Studio vs Location Filming
Simply, location filming means that you are shooting in the actual setting the story takes places rather than in a studio. A soundstage is a soundproof building or room used for the production of film and television content. It is sound proofed so that sound can be recorded along with the images. Adversely, location shooting is the shooting of a film or television production in a real world setting instead of using a soundstage. The location could be interior or exterior and some filming may be based in the location the story is set, or it may stand in for a different locale.
A benefit of shooting in a studio space is that the environment can be completely controlled, which is a key difference between studio and location filming. The environment of the studio can be set for the type of production that is being filmed. Weather can be created in a studio space as well as it being a normal temperature and this enables filming in regular working hours. This is a factor that can be a challenge when filming on location because – as we know – weather can be unpredictable. Therefore trying to film outside can be affected by this, in that it will often be required to await the correct weather conditions for your production or filming cannot continue. Additionally, shooting on location could be interfered by unwanted surrounding noise, dependent on location.

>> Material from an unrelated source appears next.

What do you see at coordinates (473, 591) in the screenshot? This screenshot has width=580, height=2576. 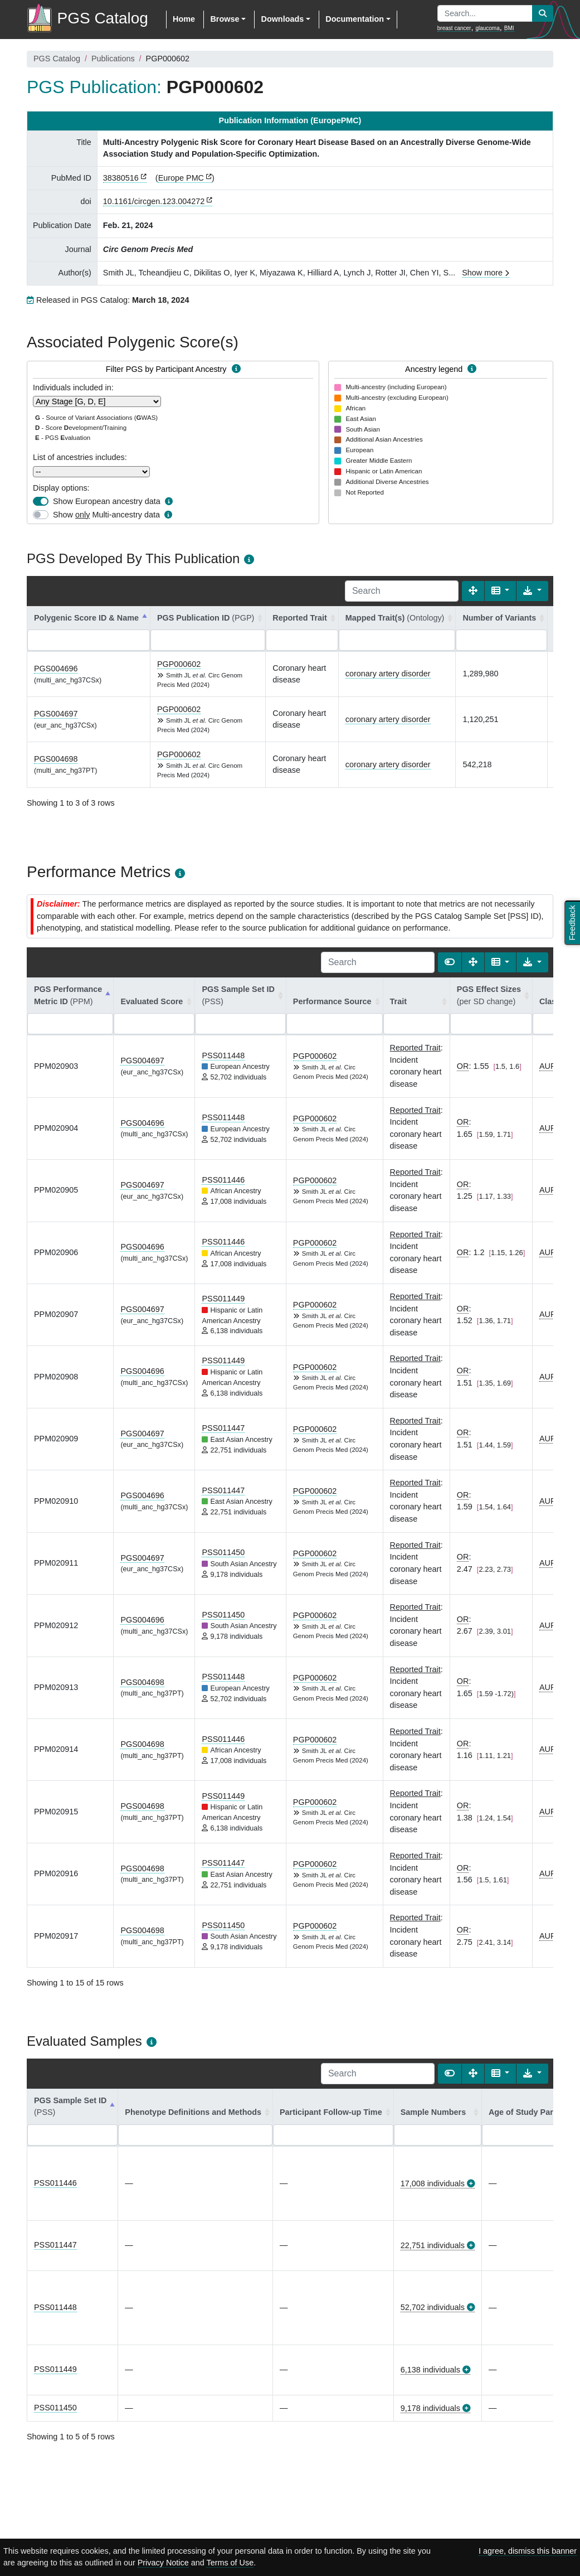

A perk of filming on location is that it can be cost-effective as there will be minimal set design and construction overheads. However, this will also depend on where the production is being filmed because if the chosen location is in a remote area it could cause other hindrances to the project. It can be expensive to take a whole crew to a remote location and this may also incur additional costs with regards to accommodation and hospitality for all crew to last as long as filming takes. This could potentially use a large sum of the production budget. Filming in a studio could be expensive due the studio being a blank canvas, meaning it would cost a lot to construct sets as required for each scene depending on the production.
Carrying out a production in a studio space can be a benefit due to uncertainty surrounding the duration of filming. Studio managers are used to this, which means that they can offer some leeway time for the production to be completed. However, availability can be a problem for shooting on location. This is because the space is only available at the owner’s convenience. This can put pressure on a project to be finished if they are running out of time, or else they would then have to find a different location which could delay filming.

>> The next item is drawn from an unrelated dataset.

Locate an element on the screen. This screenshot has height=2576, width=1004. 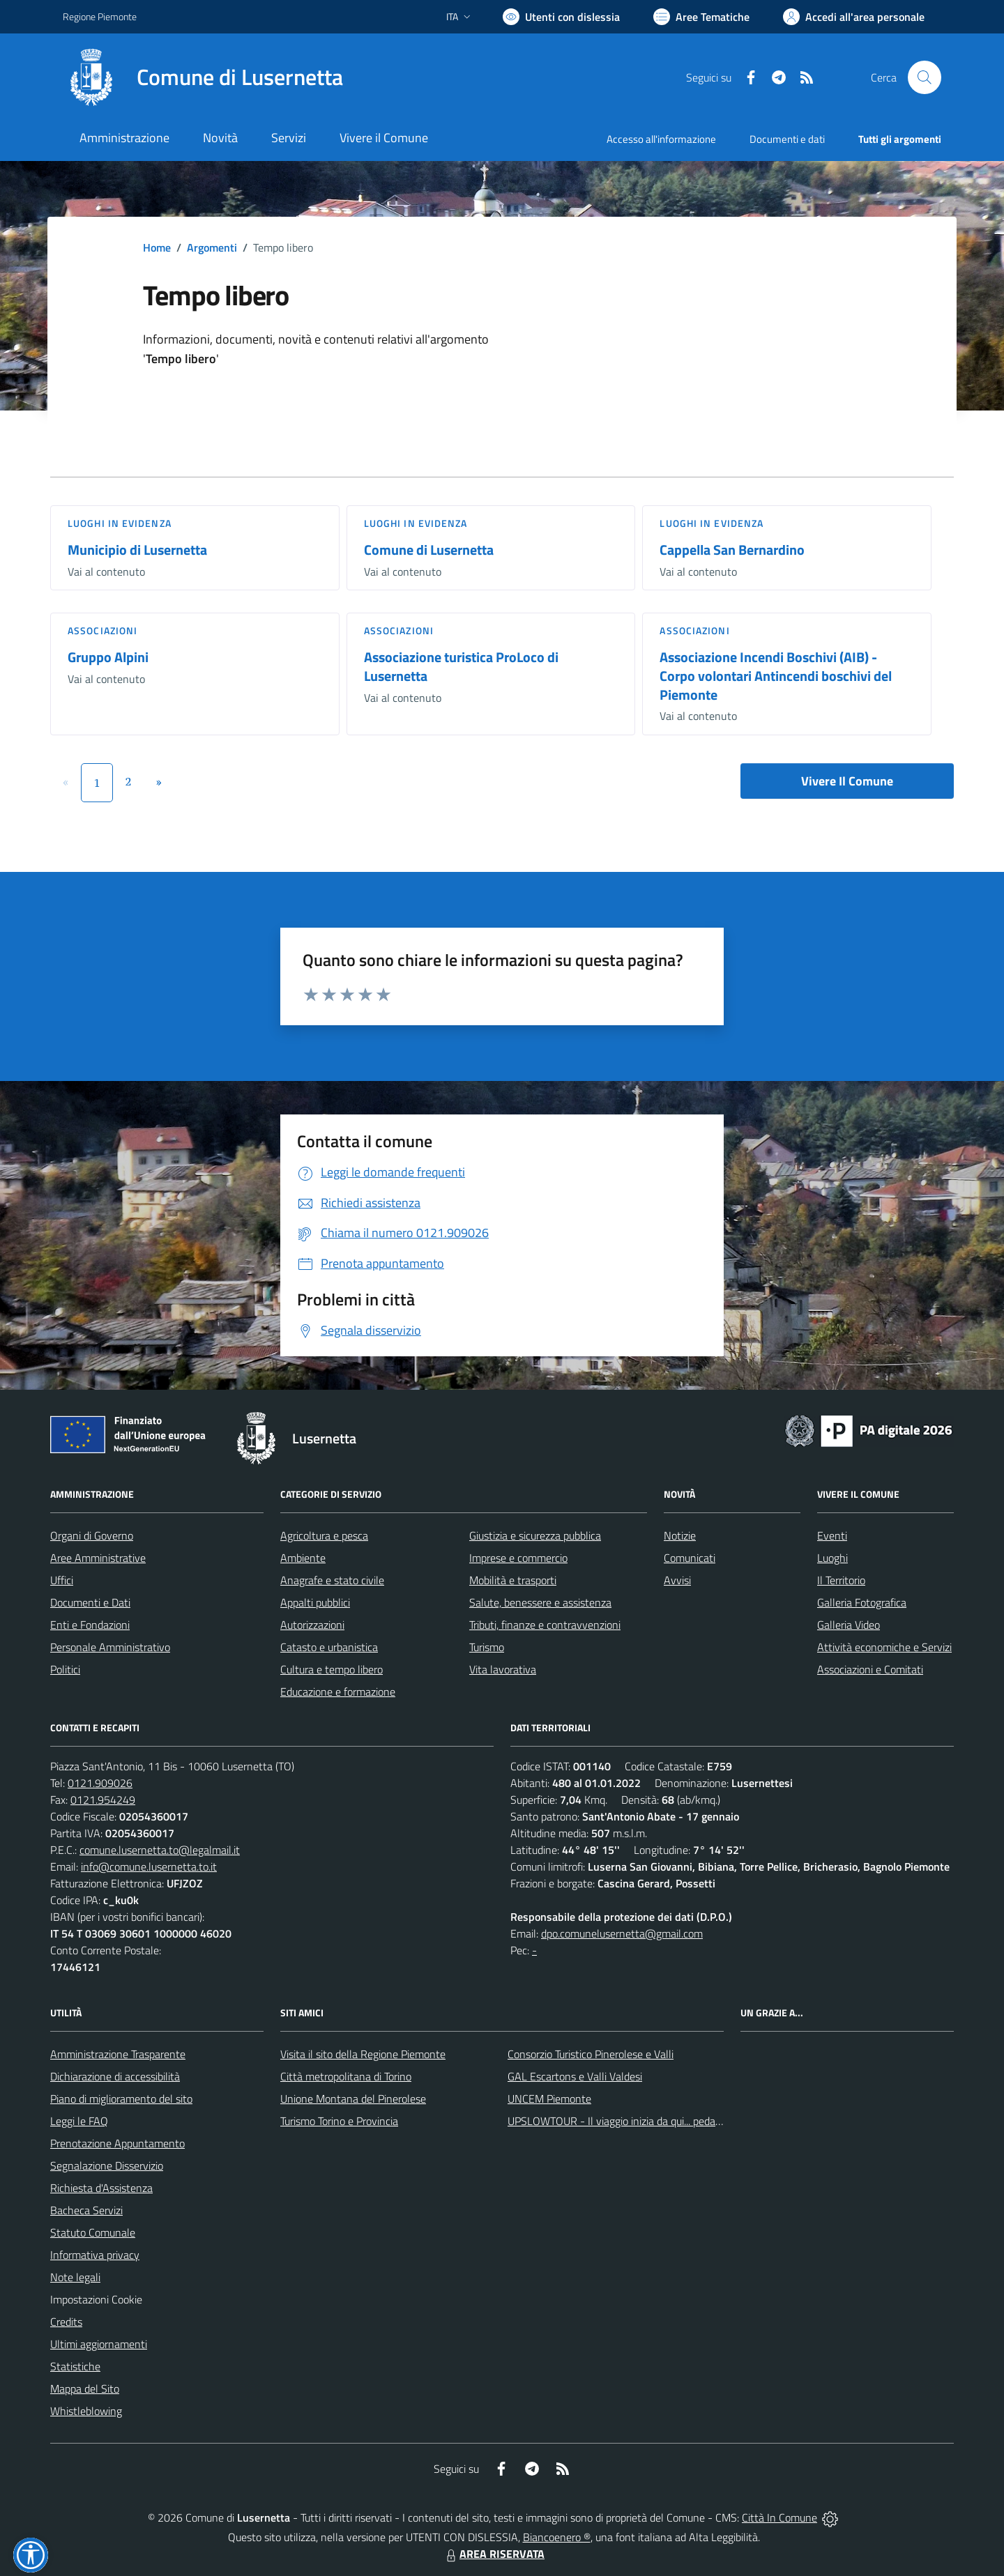 Luoghi in Evidenza is located at coordinates (120, 523).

With regards to access, shooting in a studio can be easier as there is usually a specific area for loading equipment in and out efficiently. On the other hand, accessibility for location shooting will depend on the chosen location and how remote it may be.
Finding a location to film can be difficult depending on the owner and government regulations related to the chosen area. For example: the owner may need to be convinced that hosting a production would be beneficial before they sign off and give permission for the filming to take place. Another point to consider is that the chosen location of filming must not interfere with any government regulations. If it does then discussions would need to take place in advance to ensure that guidelines are agreed so filming can begin in line with the necessary timescale. None of these issues would be a problem for filming on a soundstage as regulations are already set in place with the venue upon opening.